**What the exercise asks**
The records below need to come back exactly as they are, pictures omitted.

**Data entries**
= Beginning of Section =
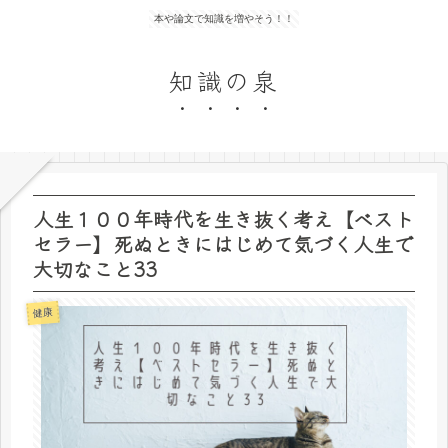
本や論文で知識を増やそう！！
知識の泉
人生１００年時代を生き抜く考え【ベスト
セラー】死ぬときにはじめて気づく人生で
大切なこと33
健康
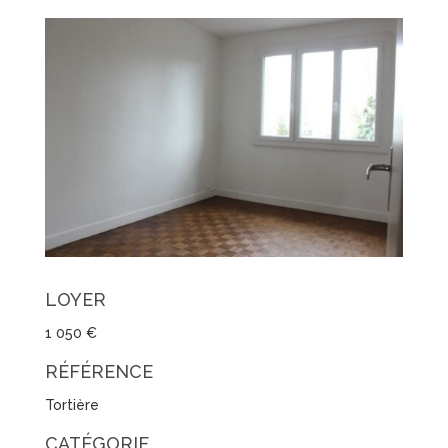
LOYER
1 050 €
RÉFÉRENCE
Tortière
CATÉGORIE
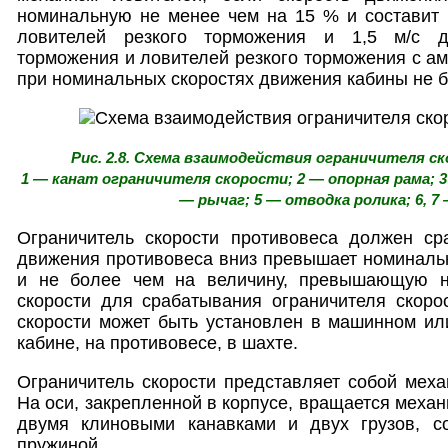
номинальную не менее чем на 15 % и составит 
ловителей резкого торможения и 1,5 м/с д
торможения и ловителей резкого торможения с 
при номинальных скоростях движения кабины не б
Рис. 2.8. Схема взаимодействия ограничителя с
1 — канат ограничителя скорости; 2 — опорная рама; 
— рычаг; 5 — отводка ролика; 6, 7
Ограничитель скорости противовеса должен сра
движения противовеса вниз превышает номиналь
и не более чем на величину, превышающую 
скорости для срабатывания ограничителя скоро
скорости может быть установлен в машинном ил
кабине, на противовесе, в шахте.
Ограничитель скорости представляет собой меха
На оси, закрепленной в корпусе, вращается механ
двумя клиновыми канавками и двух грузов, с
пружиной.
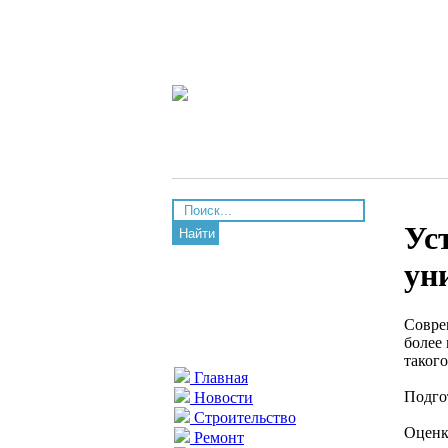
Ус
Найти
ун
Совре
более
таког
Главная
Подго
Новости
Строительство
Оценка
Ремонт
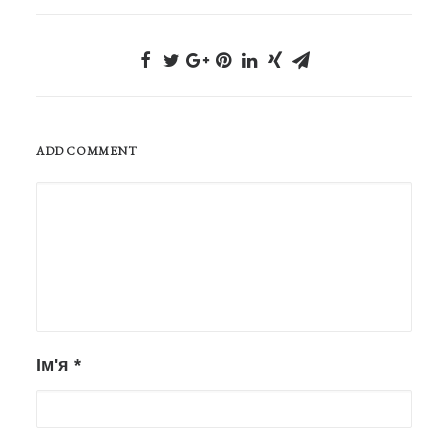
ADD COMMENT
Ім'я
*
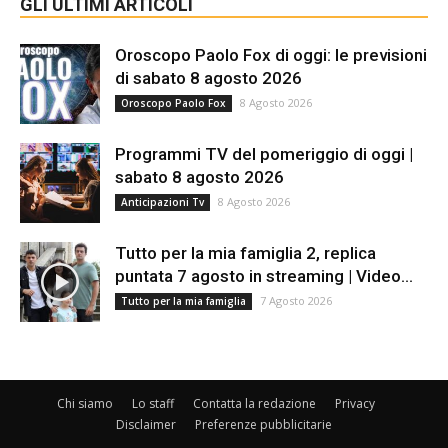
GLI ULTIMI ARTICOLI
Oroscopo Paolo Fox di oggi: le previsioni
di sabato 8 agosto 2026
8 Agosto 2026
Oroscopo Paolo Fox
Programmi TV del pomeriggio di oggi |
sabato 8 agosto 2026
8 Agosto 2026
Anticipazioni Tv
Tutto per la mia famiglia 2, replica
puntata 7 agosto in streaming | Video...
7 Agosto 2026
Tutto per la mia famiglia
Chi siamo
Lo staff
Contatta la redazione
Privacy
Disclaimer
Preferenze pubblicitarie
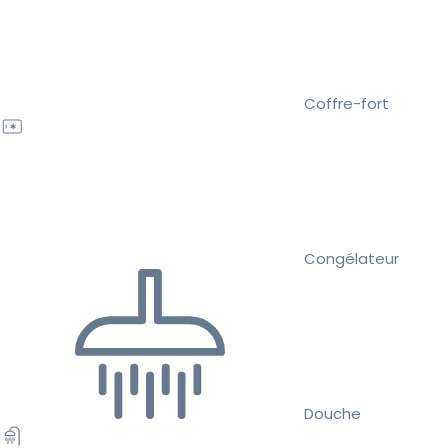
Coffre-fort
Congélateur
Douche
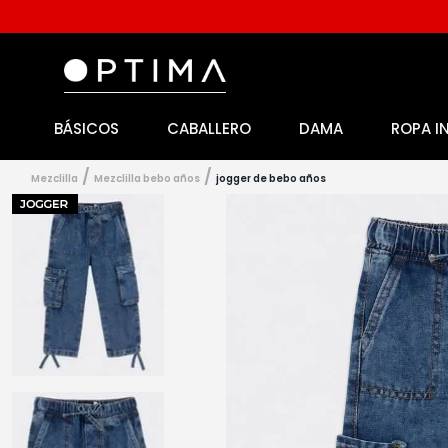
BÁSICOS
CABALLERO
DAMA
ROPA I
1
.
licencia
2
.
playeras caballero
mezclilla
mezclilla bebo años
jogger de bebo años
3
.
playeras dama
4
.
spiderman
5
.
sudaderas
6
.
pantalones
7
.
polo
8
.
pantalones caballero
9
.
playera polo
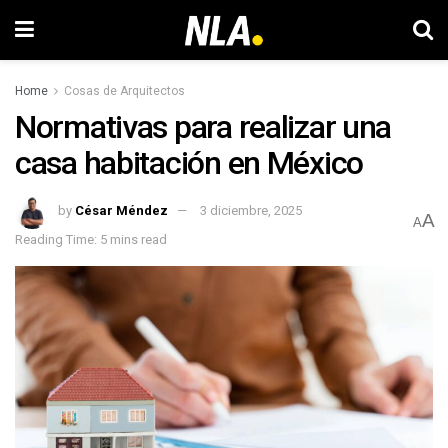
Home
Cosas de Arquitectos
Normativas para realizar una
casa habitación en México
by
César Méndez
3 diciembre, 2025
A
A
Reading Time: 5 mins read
= End of Section =
**Response to the task**
本や論文で知識を増やそう！！
知識の泉
人生１００年時代を生き抜く考え【ベスト
セラー】死ぬときにはじめて気づく人生で
大切なこと33
健康
LOYER
1 050 €
RÉFÉRENCE
Tortière
CATÉGORIE
номинальную не менее чем на 15 % и составит 
ловителей резкого торможения и 1,5 м/с д
торможения и ловителей резкого торможения с 
при номинальных скоростях движения кабины не б
Рис. 2.8. Схема взаимодействия ограничителя с
1 — канат ограничителя скорости; 2 — опорная рама; 
— рычаг; 5 — отводка ролика; 6, 7
Ограничитель скорости противовеса должен сра
движения противовеса вниз превышает номиналь
и не более чем на величину, превышающую 
скорости для срабатывания ограничителя скоро
скорости может быть установлен в машинном ил
кабине, на противовесе, в шахте.
Ограничитель скорости представляет собой меха
На оси, закрепленной в корпусе, вращается механ
двумя клиновыми канавками и двух грузов, с
пружиной.
Ус
Найти
ун
Совре
более
таког
Главная
Подго
Новости
Строительство
Оценка
Ремонт
ADD COMMENT
Ім'я
*
GLI ULTIMI ARTICOLI
Oroscopo Paolo Fox di oggi: le previsioni
di sabato 8 agosto 2026
8 Agosto 2026
Oroscopo Paolo Fox
Programmi TV del pomeriggio di oggi |
sabato 8 agosto 2026
8 Agosto 2026
Anticipazioni Tv
Tutto per la mia famiglia 2, replica
puntata 7 agosto in streaming | Video...
7 Agosto 2026
Tutto per la mia famiglia
Chi siamo
Lo staff
Contatta la redazione
Privacy
Disclaimer
Preferenze pubblicitarie
Coffre-fort
Congélateur
Douche
BÁSICOS
CABALLERO
DAMA
ROPA I
1
.
licencia
2
.
playeras caballero
mezclilla
mezclilla bebo años
jogger de bebo años
3
.
playeras dama
4
.
spiderman
5
.
sudaderas
6
.
pantalones
7
.
polo
8
.
pantalones caballero
9
.
playera polo
Home
Cosas de Arquitectos
Normativas para realizar una
casa habitación en México
by
César Méndez
3 diciembre, 2025
A
A
Reading Time: 5 mins read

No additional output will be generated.